To do so, our test will have the following logic:
- Migrate to the first version, before creating the trigger, modifying the
users
table and back-filling the data. - Seed the
users
andposts
tables with data. - Run our new migration file, which will create the trigger and back-fill the
latest_post_ts
column. - Verify that the
latest_post_ts
column is correctly populated.
test "migrate" "check_latest_post" {
migrate {
to = "20240807192632"
}
exec {
sql = <<-SQL
INSERT INTO users (id, email) VALUES (1, 'user1@example.com'), (2, 'user2@example.com');
INSERT INTO posts (id, title, created_at, user_id) VALUES (1, 'My First Post', '2024-01-23 00:51:54', 1), (2, 'Another Interesting Post', '2024-02-24 02:14:09', 2);
SQL
}
migrate {
to = "20240807192934"
}
exec {
sql = "select * from users"
format = table
output = <<TAB
id | email | latest_post_ts
----+-------------------+---------------------
1 | user1@example.com | 2024-01-23 00:51:54
2 | user2@example.com | 2024-02-24 02:14:09
TAB
}
log {
message = "Data migrated successfully"
}
}
Let's break down the test:
- We define a migration test named
check_latest_post
. - We migrate to the first version of the schema, which does not include the trigger and the
latest_post_ts
column. - We insert data into the
users
andposts
tables. At this point, thelatest_post_ts
column does not exist. - We migrate to the second version of the schema, which includes the trigger and the
latest_post_ts
column as well as our back-fill. - We assert that the
latest_post_ts
column is correctly populated with the latest post timestamp for each user.

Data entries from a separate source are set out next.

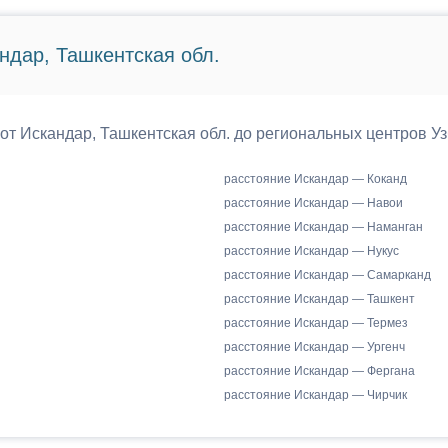
ндар, Ташкентская обл.
 от Искандар, Ташкентская обл. до региональных центров Уз
расстояние Искандар — Коканд
расстояние Искандар — Навои
расстояние Искандар — Наманган
расстояние Искандар — Нукус
расстояние Искандар — Самарканд
расстояние Искандар — Ташкент
расстояние Искандар — Термез
расстояние Искандар — Ургенч
расстояние Искандар — Фергана
расстояние Искандар — Чирчик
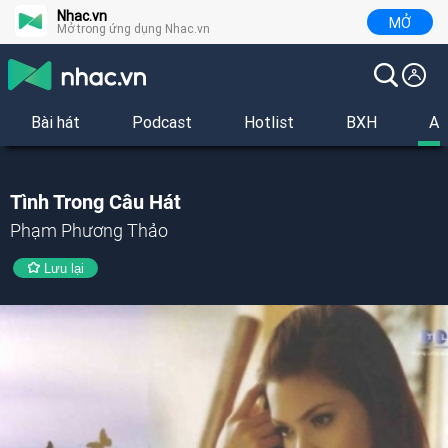
Nhac.vn
MỞ
Mở trong ứng dụng Nhac.vn
Bài hát
Podcast
Hotlist
BXH
Al
Tình Trong Câu Hát
Phạm Phương Thảo
Lưu lại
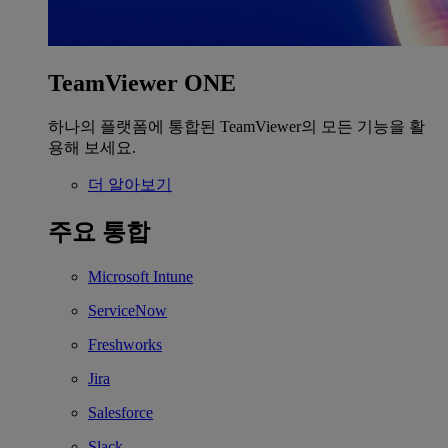
TeamViewer ONE
하나의 플랫폼에 통합된 TeamViewer의 모든 기능을 활
용해 보세요.
더 알아보기
주요 통합
Microsoft Intune
ServiceNow
Freshworks
Jira
Salesforce
Slack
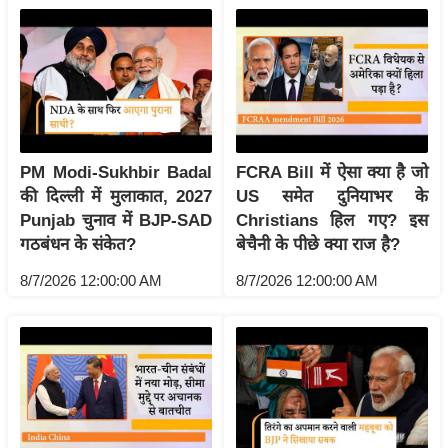
g
N
e
w
s
ला
इ
PM Modi-Sukhbir Badal
FCRA Bill में ऐसा क्या है जो
फ
की दिल्ली में मुलाकात, 2027
US समेत दुनियाभर के
Punjab चुनाव में BJP-SAD
Christians हिल गए? इस
स्टा
गठबंधन के संकेत?
बेचैनी के पीछे क्या राज है?
इ
ल
8/7/2026 12:00:00 AM
8/7/2026 12:00:00 AM
टे
क्नॉ
लॉ
जी
ब्यू
टी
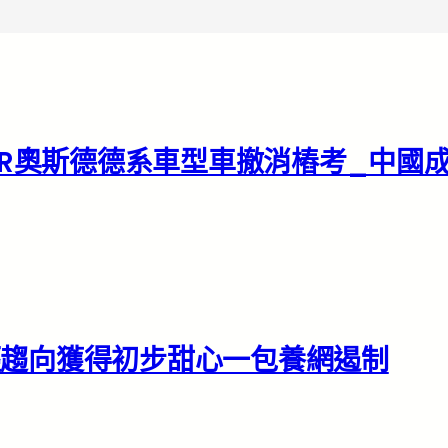
ER奧斯德德系車型車撤消樁考_中國
輕趨向獲得初步甜心一包養網遏制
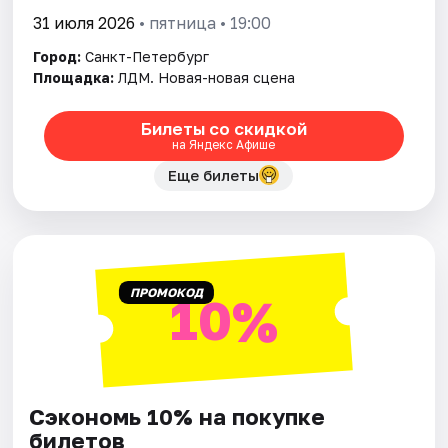
31 июля 2026
• пятница • 19:00
Город:
Санкт-Петербург
Площадка:
ЛДМ. Новая-новая сцена
Билеты со скидкой
на Яндекс Афише
Еще билеты
ПРОМОКОД
10%
Сэкономь 10% на покупке
билетов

To run this test, we will run the migrate test
command:
atlas migrate test --env dev
The output should be similar to:
-- PASS: check_latest_post (50ms)
migrate.test.hcl:24: Data migrated successfully
PASS
Great! Our test passed, and we can now confidently deploy our migration to production.
Integrating with CI
Writing and running tests locally is a great start, but it's equally important to run these tests in a CI/CD pipeline.
Atlas provides out-of-the-box integrations for running migrate test
in popular CI/CD platforms such as
GitHub Actions and CircleCI.
However, you can easily integrate migration testing into any CI/CD platform by running the atlas migrate test
command.
Wrapping Up
In this guide we learned how to use the atlas migrate test
command
to test our migration files before deployment.